Jan Józef Wojnarski (1 December 1879, Tarnów - 14 October 1937, Kraków) was a Polish painter, graphic artist and art professor.

Biography
His father was a church organist. From 1902, he studied at the Kraków Academy of Fine Arts, under the tutelage of Florian Cynk, Jan Stanisławski and Leon Wyczółkowski. During the years 1904 and 1905, he made a study trip to Italy. After returning, he studied graphics with Józef Pankiewicz.

From 1911, he worked at the Kraków Academy; initially as a junior assistant, then full assistant and, finally, as Professor of Graphic Arts from 1929. Most of his works are small scale landscapes, which show the influence of Stanisławski.  

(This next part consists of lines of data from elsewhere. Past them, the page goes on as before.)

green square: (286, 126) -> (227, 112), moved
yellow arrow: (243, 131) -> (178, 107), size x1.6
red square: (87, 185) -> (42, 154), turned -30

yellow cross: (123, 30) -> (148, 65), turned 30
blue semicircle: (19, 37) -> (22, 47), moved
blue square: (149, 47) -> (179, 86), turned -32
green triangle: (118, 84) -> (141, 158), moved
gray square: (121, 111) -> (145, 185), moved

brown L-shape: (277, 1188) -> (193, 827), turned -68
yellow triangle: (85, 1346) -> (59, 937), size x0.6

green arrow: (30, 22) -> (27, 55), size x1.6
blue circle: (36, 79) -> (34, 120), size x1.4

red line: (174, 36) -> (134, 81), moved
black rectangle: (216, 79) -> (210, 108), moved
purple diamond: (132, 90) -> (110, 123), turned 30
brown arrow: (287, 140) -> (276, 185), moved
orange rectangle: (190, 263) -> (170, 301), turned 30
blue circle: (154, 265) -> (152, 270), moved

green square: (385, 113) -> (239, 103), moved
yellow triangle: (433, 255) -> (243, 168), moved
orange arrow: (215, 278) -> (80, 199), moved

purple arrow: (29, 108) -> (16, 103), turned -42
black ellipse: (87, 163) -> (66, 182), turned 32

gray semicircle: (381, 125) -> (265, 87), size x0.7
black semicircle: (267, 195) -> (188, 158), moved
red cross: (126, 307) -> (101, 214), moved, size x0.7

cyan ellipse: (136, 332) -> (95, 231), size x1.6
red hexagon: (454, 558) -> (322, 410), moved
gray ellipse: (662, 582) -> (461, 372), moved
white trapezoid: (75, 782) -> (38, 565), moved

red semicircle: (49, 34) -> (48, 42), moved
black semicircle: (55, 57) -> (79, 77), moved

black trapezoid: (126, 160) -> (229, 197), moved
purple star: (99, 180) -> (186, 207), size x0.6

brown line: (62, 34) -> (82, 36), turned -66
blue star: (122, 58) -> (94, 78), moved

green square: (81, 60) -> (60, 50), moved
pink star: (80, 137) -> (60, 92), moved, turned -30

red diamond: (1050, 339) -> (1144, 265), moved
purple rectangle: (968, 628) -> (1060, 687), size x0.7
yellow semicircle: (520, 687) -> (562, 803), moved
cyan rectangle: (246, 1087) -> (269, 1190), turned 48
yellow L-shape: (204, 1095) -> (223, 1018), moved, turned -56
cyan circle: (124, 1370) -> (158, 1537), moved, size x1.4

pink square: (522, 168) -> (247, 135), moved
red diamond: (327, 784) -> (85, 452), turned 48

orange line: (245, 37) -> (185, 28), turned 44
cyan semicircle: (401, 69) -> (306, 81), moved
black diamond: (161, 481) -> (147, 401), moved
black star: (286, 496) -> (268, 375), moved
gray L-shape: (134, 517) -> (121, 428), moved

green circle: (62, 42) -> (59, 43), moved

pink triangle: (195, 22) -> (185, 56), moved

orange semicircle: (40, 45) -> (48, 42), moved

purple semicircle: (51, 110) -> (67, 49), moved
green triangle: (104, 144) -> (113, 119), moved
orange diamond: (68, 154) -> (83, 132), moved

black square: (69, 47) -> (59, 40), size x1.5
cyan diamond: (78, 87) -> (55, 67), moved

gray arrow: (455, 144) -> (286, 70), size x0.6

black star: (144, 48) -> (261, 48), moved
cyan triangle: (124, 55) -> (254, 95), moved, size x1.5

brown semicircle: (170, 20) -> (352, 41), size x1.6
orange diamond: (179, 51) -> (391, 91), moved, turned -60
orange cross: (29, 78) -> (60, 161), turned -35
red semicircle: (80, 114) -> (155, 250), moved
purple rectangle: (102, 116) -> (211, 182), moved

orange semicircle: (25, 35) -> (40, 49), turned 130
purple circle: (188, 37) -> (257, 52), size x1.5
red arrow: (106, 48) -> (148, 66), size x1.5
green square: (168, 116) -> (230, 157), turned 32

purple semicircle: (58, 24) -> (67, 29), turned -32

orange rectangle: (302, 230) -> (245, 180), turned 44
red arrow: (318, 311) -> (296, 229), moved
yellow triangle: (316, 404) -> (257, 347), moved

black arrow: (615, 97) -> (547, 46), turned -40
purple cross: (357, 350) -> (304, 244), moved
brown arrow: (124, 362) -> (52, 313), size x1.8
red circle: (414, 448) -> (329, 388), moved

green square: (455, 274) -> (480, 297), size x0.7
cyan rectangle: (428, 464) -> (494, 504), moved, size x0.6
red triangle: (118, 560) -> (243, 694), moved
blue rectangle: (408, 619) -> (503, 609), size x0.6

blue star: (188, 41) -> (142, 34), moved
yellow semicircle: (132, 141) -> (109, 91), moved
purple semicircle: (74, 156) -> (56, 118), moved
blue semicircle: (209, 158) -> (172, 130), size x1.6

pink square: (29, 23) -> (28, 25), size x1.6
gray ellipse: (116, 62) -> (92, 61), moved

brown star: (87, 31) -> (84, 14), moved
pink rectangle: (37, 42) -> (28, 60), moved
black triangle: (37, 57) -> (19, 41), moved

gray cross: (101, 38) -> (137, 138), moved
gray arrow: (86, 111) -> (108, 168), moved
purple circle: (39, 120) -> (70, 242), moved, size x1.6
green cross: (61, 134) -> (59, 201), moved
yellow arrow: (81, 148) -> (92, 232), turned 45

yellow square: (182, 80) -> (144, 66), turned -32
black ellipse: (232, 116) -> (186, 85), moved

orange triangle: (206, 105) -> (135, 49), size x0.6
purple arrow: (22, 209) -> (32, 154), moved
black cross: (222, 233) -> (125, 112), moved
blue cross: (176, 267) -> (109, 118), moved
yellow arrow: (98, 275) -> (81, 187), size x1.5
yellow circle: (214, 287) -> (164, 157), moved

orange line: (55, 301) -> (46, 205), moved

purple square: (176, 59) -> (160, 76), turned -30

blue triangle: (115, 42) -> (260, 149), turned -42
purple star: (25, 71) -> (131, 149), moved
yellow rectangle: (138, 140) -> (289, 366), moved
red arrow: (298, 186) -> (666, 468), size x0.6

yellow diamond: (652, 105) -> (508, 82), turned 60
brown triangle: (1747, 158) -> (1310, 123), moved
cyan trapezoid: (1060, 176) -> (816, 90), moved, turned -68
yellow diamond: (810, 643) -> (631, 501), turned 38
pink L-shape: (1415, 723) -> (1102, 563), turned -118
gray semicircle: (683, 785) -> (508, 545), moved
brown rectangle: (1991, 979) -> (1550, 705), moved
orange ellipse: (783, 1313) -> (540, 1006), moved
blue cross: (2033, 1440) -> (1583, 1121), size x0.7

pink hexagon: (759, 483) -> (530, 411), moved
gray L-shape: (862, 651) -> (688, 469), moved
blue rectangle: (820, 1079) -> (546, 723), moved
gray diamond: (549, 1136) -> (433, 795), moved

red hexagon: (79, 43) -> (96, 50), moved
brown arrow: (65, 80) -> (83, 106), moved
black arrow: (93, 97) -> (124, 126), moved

Those landscapes received numerous awards at national and international exhibitions. In 1937, he won a gold medal at the Exposition Internationale des Arts et Techniques dans la Vie Moderne in Paris. That same year, he was awarded the Officer's Cross in the Order of Polonia Restituta. 

His graphic works are also well known; etchings, lithographs and copperplates among them. His self-portrait is in the British Museum. Many of his works may be seen at the National Museum, Kraków and the National Museum, Warsaw.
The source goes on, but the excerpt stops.